Do We Still Need Fine Tuning? Turkish Sentiment Analysis in the Era of Large Language Model
Pith reviewed 2026-06-30 07:03 UTC · model grok-4.3
The pith
Fine-tuned BERTurk models outperform prompted large language models on Turkish three-class sentiment analysis.
A machine-rendered reading of the paper's core claim, the machinery that carries it, and where it could break.
Core claim
Fine-tuned BERTurk models perform best overall and outperform all prompted large language models in the full three-class task on a Turkish e-commerce review dataset. The neutral class emerges as the main difficulty: while several large language models are much more competitive in binary positive-negative classification, they degrade substantially in the three-class setting by collapsing neutral reviews into polarized categories. The findings suggest that, in realistic Turkish sentiment classification, prompted large language models do not yet match supervised fine-tuning in the zero-shot setting, and that including the neutral class is crucial for robust evaluation.
What carries the argument
Direct performance comparison of fine-tuned BERTurk against zero-shot prompted large language models on three-class Turkish sentiment classification of e-commerce reviews.
Load-bearing premise
The prompting strategies and model choices for the large language models represent a fair and near-optimal zero-shot baseline rather than an under-optimized one.
What would settle it
An experiment in which optimized prompts or few-shot examples allow prompted large language models to match or exceed fine-tuned BERTurk accuracy on the identical three-class Turkish dataset.
Figures
read the original abstract
This study examines whether supervised fine-tuning remains necessary for Turkish sentiment analysis in the era of large language models. We compare classical machine learning methods, fine-tuned pretrained language models, and prompted large language models on a Turkish e-commerce review dataset with negative, neutral, and positive labels.

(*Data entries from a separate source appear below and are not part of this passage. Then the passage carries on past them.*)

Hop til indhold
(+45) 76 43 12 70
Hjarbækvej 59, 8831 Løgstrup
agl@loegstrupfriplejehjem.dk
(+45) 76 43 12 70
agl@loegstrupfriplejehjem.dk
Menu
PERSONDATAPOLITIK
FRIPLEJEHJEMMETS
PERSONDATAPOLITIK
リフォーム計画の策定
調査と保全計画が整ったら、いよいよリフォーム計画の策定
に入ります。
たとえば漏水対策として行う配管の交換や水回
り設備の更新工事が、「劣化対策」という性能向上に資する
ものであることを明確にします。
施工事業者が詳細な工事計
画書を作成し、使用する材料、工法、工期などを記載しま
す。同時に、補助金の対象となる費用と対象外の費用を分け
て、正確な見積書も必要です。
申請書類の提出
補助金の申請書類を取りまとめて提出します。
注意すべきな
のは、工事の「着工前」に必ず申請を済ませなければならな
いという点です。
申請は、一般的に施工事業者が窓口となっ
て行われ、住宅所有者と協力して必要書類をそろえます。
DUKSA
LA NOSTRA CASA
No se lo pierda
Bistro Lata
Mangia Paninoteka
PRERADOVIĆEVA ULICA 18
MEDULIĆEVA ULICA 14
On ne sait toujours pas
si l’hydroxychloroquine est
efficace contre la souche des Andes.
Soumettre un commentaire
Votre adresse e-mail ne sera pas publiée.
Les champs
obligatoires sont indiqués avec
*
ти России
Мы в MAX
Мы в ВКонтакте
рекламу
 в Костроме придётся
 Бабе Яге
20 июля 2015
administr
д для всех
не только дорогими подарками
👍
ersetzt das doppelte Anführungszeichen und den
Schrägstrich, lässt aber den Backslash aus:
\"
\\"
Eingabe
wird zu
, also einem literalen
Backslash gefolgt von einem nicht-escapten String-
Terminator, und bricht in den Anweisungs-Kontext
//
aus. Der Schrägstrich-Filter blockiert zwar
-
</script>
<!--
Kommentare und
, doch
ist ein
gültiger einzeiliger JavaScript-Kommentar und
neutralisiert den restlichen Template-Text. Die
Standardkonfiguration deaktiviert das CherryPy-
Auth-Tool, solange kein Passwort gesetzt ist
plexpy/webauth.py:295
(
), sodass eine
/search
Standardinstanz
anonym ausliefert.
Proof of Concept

Fine-tuned BERTurk models perform best overall and outperform all prompted large language models in the full three-class task. The neutral class emerges as the main difficulty: while several large language models are much more competitive in binary positive--negative classification, they degrade substantially in the three-class setting by collapsing neutral reviews into polarized categories. The findings suggest that, in realistic Turkish sentiment classification, prompted large language models do not yet match supervised fine-tuning in the zero-shot setting, and that including the neutral class is crucial for robust evaluation.
Editorial analysis
A structured set of objections, weighed in public.
Referee Report
Summary. The paper compares classical ML baselines, fine-tuned BERTurk models, and zero-shot prompted LLMs on a Turkish e-commerce review dataset for three-class sentiment analysis (negative, neutral, positive). It reports that fine-tuned BERTurk achieves the highest performance overall, while prompted LLMs are competitive in binary positive-negative classification but degrade markedly in the three-class task by misclassifying neutral reviews into polarized categories. The authors conclude that supervised fine-tuning remains necessary for robust Turkish sentiment classification in the zero-shot LLM setting and that neutral-class evaluation is essential.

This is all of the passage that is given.